The primary function of aAPC is effective stimulation and subsequent expansion of antigen-specific T cells. One important goal of our study was to compare the functionality of aAPCCD47+ with that of aAPC. To this end, both aAPCCD47+ and aAPC were loaded with either low-affinity modified MART-1 peptide, which is derived from a melanocyte self-antigen, or high-affinity viral FluM1 peptide derived from influenza matrix protein 1. Loaded aAPCCD47+ and aAPC were used to stimulate and expand antigen-specific T cells from HLA-A*02:01 healthy donors (Supplementary Fig. S2B). Both antigen specificity and expansion of T cells stimulated with aAPC and aAPCCD47+ showed no statistically significant differences during 3 weeks of T-cell culture (Fig. 4A and B). Furthermore, aAPC- and aAPCCD47+-generated MART-1- and FluM1-specific T cells exhibited comparable amounts of cognate peptide pulsed T2 target cell killing (Fig. 5A and B). Slight differences were related to the antigen specificity of used T cells (Supplementary Fig. S2A) and background nonspecific killing did not exceed moderate levels (10%–30%).

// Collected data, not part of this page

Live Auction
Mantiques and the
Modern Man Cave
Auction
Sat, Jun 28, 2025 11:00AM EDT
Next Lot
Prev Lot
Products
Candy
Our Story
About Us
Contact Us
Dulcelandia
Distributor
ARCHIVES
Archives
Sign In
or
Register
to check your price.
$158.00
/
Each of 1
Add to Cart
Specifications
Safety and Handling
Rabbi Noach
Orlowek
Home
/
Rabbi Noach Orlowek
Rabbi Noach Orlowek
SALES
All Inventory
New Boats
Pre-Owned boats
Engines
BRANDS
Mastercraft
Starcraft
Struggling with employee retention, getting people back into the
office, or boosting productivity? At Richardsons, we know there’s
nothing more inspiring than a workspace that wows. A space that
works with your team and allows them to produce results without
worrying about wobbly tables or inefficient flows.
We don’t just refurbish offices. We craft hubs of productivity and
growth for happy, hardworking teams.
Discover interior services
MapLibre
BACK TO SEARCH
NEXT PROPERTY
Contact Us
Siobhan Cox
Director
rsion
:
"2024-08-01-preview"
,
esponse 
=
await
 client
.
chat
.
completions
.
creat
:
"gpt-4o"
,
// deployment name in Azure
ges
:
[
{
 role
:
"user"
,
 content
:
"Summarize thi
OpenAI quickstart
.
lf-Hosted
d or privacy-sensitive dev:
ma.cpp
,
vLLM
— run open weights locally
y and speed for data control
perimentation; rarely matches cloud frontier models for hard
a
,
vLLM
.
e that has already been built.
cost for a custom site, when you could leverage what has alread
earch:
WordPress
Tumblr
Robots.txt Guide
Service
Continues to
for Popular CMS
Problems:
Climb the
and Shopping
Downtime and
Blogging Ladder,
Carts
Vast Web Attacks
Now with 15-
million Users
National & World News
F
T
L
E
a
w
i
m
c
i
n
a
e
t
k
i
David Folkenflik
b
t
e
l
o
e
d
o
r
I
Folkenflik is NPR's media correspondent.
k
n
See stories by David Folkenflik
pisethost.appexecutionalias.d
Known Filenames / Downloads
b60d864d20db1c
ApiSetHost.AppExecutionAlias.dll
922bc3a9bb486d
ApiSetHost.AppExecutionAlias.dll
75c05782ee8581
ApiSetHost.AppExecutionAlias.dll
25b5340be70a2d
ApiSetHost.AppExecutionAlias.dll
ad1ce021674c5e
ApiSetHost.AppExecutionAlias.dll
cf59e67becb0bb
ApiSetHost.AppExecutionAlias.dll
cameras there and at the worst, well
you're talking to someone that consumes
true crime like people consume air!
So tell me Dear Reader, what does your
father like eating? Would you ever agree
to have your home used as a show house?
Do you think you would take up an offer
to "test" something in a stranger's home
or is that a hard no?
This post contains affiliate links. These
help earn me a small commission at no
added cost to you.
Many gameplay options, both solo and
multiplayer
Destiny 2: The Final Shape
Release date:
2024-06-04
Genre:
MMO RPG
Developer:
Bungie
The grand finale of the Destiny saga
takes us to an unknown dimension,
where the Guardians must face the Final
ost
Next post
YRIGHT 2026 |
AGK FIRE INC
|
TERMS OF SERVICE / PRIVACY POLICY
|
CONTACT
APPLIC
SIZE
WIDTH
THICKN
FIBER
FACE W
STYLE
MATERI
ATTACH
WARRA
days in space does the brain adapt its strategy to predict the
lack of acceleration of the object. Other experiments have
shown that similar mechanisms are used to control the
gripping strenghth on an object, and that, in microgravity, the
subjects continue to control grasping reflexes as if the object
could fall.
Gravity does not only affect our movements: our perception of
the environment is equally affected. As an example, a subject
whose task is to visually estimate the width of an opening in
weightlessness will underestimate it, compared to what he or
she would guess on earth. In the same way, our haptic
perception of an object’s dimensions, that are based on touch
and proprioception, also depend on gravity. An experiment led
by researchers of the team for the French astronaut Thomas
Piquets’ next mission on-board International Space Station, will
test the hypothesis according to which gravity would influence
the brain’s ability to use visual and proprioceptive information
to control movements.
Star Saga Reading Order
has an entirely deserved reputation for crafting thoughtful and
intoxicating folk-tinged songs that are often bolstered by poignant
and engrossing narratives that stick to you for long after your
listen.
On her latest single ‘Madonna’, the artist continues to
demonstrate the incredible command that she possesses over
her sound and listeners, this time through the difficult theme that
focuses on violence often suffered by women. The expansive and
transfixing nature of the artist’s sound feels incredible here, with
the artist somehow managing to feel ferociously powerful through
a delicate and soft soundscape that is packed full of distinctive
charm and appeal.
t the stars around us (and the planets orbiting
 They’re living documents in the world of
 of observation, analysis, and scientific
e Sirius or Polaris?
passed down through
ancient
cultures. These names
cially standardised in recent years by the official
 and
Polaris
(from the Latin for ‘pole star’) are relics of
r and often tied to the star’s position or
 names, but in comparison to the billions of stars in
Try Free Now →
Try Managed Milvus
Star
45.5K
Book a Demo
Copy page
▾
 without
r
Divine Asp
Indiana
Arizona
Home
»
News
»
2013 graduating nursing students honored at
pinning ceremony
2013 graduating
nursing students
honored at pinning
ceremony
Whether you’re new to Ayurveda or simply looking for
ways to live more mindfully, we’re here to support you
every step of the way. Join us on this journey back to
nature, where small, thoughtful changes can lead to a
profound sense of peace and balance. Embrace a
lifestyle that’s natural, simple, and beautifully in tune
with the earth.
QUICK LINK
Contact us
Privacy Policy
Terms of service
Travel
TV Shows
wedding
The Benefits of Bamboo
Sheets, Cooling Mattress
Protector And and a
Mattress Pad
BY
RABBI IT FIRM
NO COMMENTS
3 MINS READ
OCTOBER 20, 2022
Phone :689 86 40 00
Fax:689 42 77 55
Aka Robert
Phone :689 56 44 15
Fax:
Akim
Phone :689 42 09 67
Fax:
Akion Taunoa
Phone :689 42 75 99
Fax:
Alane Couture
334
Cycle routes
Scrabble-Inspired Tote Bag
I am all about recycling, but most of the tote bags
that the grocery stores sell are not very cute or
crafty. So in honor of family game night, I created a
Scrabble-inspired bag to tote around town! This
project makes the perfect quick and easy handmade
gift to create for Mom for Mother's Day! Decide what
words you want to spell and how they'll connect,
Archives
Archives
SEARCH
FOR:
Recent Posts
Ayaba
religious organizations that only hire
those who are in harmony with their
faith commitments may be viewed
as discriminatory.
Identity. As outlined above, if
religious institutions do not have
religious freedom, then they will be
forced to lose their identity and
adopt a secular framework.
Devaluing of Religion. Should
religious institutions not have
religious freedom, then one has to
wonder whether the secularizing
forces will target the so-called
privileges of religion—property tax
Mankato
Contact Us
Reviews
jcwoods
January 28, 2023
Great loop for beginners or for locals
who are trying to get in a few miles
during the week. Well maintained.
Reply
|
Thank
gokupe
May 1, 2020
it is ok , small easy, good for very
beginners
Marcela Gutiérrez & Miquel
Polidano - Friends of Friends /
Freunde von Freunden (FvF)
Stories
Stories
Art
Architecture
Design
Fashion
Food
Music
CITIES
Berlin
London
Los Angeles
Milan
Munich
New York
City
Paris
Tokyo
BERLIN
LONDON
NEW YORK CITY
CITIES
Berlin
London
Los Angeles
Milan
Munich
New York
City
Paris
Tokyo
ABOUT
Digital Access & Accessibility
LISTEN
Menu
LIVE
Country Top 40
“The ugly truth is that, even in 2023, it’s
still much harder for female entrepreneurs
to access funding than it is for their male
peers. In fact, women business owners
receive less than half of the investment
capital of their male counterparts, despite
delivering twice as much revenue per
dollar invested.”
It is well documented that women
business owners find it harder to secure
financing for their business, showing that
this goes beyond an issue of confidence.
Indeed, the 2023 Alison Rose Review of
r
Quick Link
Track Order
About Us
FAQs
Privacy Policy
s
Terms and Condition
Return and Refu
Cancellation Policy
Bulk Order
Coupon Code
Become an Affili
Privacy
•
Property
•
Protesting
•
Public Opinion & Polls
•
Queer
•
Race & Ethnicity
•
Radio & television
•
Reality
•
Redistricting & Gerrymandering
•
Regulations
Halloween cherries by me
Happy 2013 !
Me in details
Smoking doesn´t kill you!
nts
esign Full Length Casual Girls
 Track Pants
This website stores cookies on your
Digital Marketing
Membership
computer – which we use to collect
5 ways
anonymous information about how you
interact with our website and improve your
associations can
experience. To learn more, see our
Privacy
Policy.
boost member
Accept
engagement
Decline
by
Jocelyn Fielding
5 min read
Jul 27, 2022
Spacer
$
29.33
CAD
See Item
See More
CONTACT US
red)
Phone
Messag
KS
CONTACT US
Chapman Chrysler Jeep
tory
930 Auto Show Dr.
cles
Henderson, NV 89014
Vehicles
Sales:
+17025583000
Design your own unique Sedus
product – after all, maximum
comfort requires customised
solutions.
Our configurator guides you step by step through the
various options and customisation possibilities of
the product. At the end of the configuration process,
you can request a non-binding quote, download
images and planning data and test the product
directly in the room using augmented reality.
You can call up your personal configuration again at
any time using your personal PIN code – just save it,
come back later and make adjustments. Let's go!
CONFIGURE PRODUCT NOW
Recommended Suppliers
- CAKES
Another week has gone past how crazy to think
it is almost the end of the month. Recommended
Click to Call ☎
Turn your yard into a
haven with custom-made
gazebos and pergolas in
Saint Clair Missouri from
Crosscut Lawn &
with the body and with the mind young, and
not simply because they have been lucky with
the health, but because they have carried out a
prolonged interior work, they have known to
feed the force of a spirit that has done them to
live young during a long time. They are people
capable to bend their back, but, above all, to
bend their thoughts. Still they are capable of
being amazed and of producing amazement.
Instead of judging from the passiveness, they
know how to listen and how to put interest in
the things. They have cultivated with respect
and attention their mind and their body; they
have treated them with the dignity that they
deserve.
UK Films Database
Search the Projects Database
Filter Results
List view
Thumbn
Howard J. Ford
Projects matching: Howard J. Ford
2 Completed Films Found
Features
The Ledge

Finally, we determined polyfunctionality of aAPC- and aAPCCD47+-generated T cells by intracellular staining for CD107a, MIP-1β, IL2, TNF, and IFNγ (26). All possible combinations of different effector functions indicated comparable activation marker expression by those T cells (Fig. 5C). Thus, aAPC and aAPCCD47+ demonstrated equal in vitro induction, expansion, and functionality of antigen-specific T cells over a course of 3-week stimulation.

Figure 4.

aAPCCD47+ demonstrated same in vitro efficacy in generation and expansion of antigen-specific human T cells. Enriched T cells were stimulated with either aAPC or aAPCCD47+ for a total of 3 weeks. Expansion (A) and specificity (B) data of 5 different donors and 2 different antigens are displayed. There was no significant difference between T cells stimulated with aAPC or aAPCCD47+ when tested for each antigen and day (Mann–Whitney test).

Figure 4.

aAPCCD47+ demonstrated same in vitro efficacy in generation and expansion of antigen-specific human T cells. Enriched T cells were stimulated with either aAPC or aAPCCD47+ for a total of 3 weeks. Expansion (A) and specificity (B) data of 5 different donors and 2 different antigens are displayed. There was no significant difference between T cells stimulated with aAPC or aAPCCD47+ when tested for each antigen and day (Mann–Whitney test).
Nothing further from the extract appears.